To answer your question, maybe the amount of money a council needs depends on how densely populated a region is? So a council with lots of people living in it needs more money to provide more services? Perhaps Westminster isn't as densely populated as the area you live, so they don't need as much money?
Actually, it's the opposite. It's more expensive to deliver services in a sparsely populated area. In a rural area, there are a lot more miles of roads to be maintained, more libraries, more schools (although the schools will be generally smaller), more fire stations, the council will need more dustmen to get all the rubbish collected because of the distances they have to travel and so on.
The London borough where I used to live had 7 libraries. The county where I now live had 30, for a similar number of people (they have had to shut several to make savings). And they had a mobile library service to serve isolated villages. Every year, the council has to cut hedges on all the rural roads, not something that happens much in an urban area.
"Sparsity" is one element in the complex formula used by central government to allocate funds to local authorities through the revenue support grant.

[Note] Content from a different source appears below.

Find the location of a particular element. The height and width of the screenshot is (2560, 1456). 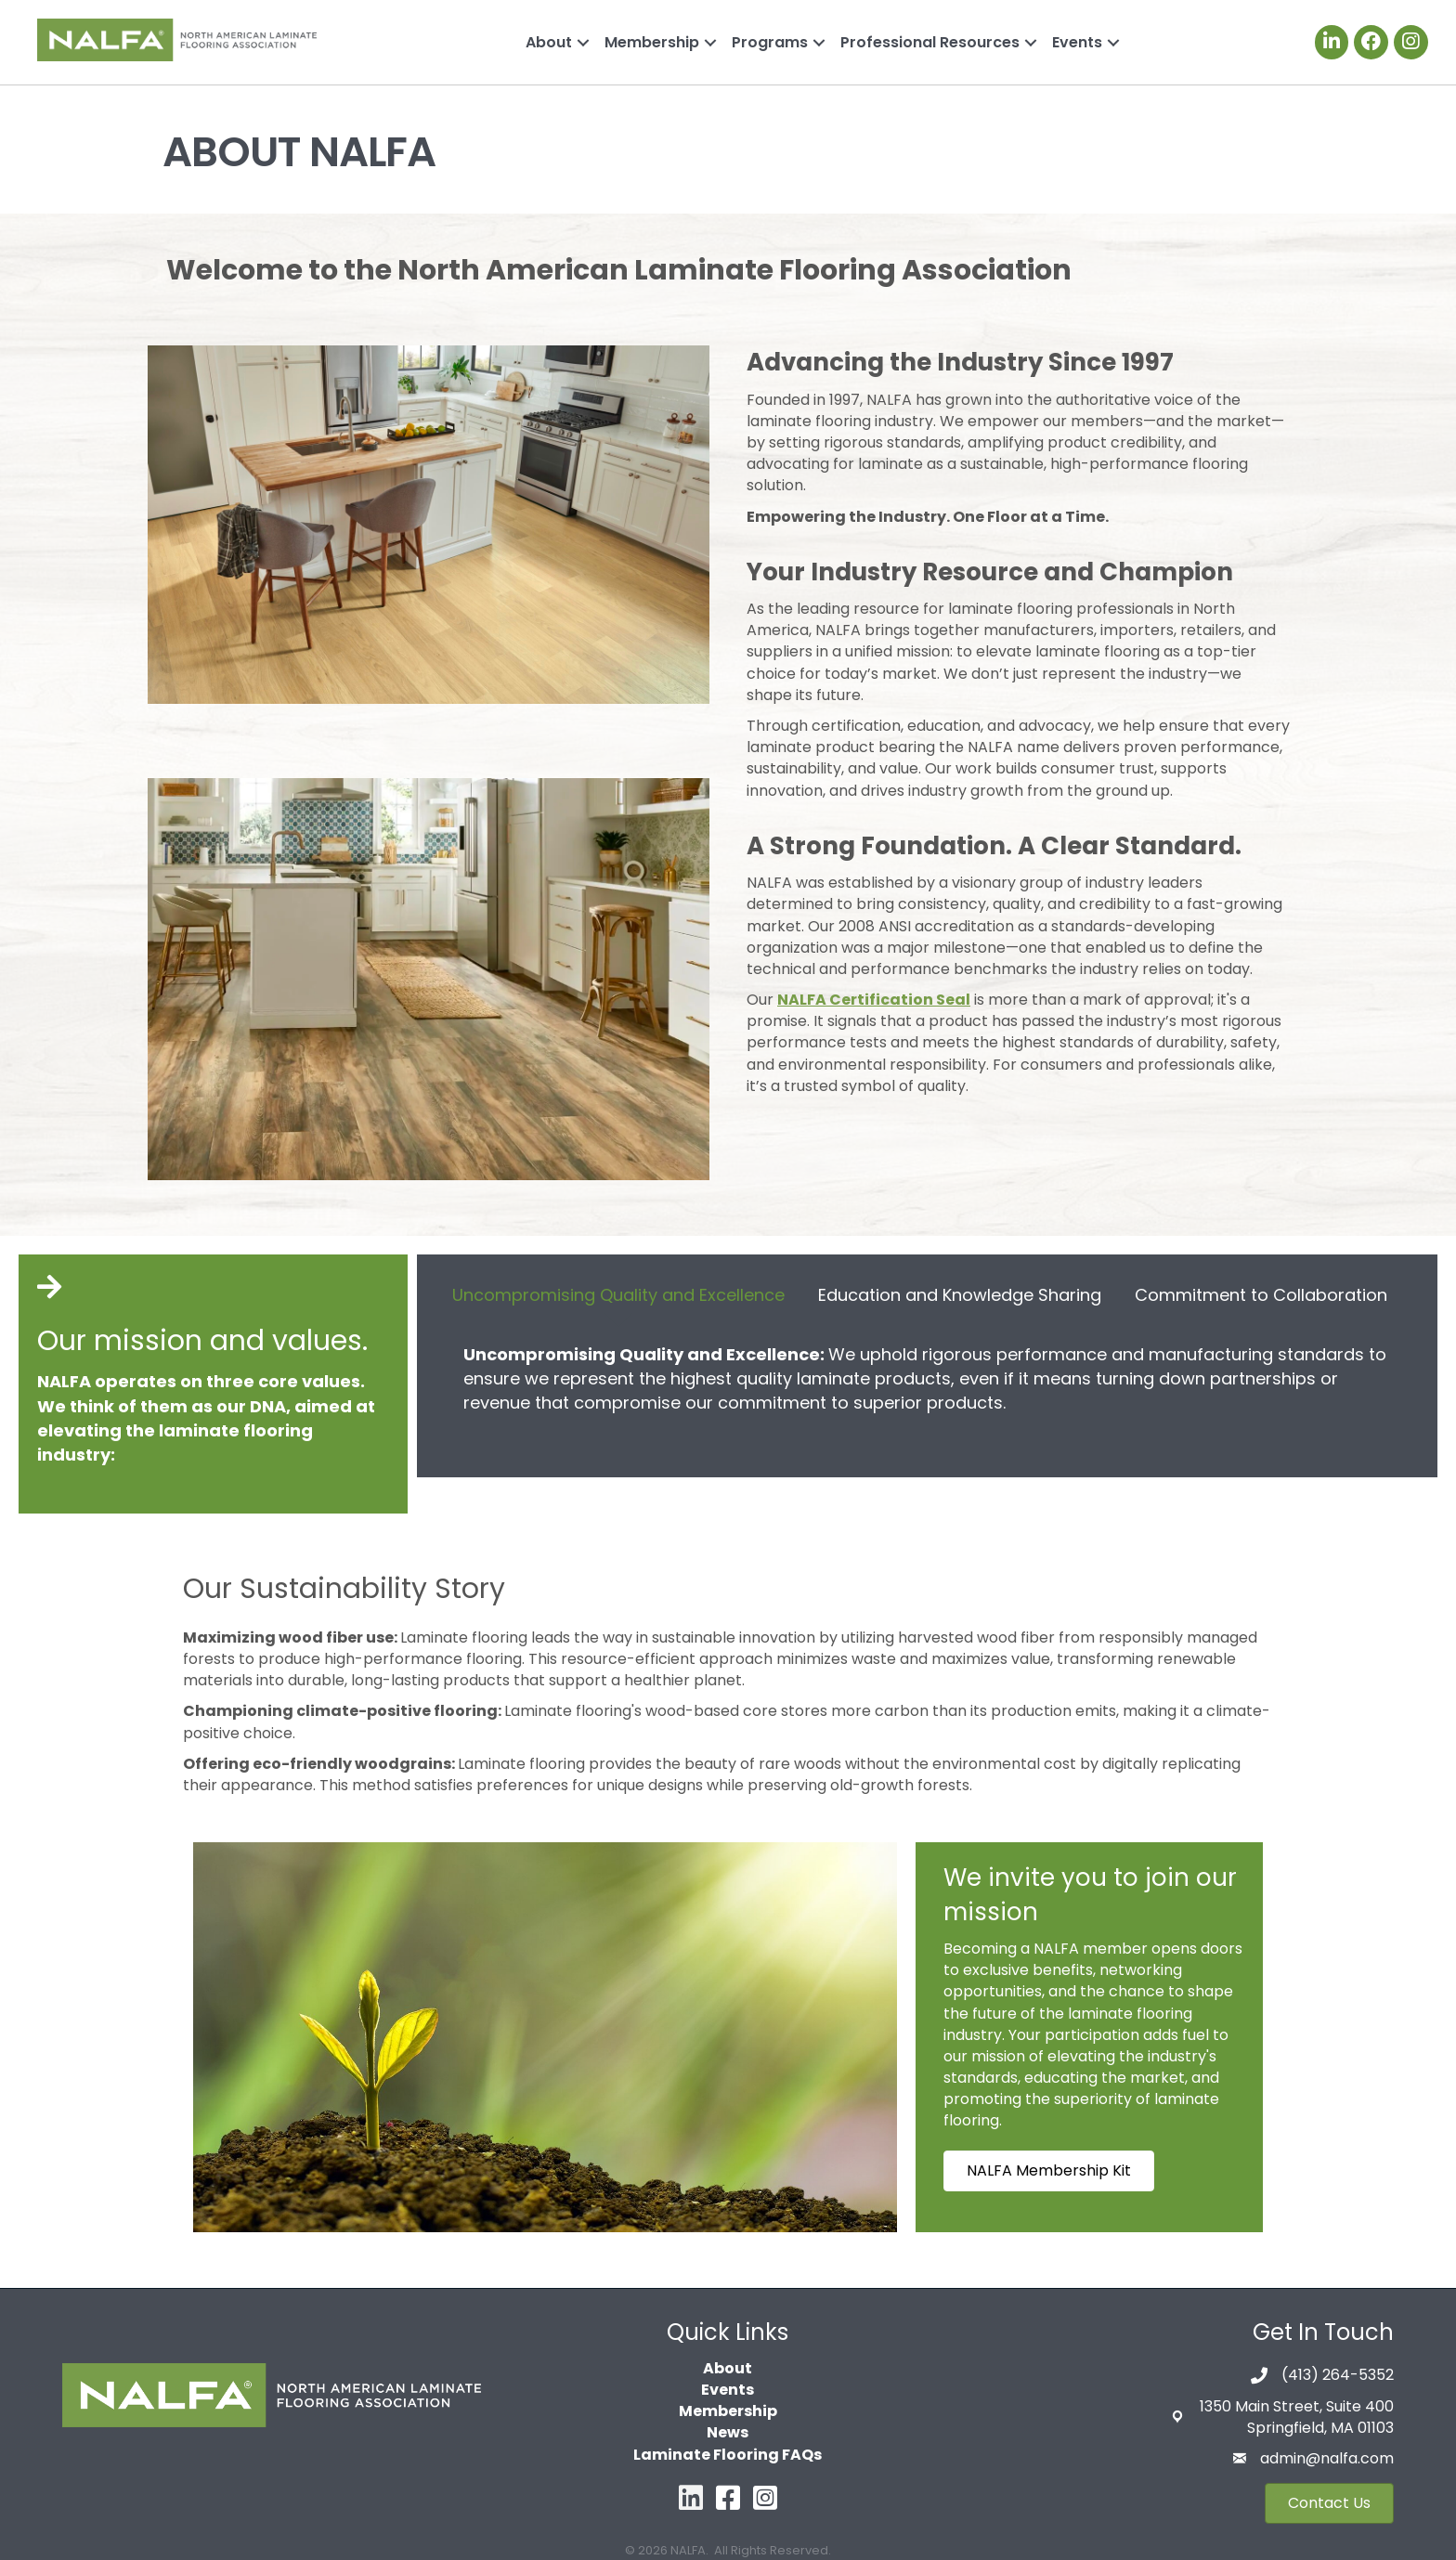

This is reflected in our council tax, which has been in the top 10 most expensive in England and Wales for 20 years or more and was the most expensive for several of those years. We have a band C property, and this year, our council tax was over £2,000. From April, it is going up by another £120 or so.
To add insult to injury, the project I work on is funded by the county council. They are slashing our funding by 50%, so I may well be made redundant. It's going to be bloody hard to find that money out of one income!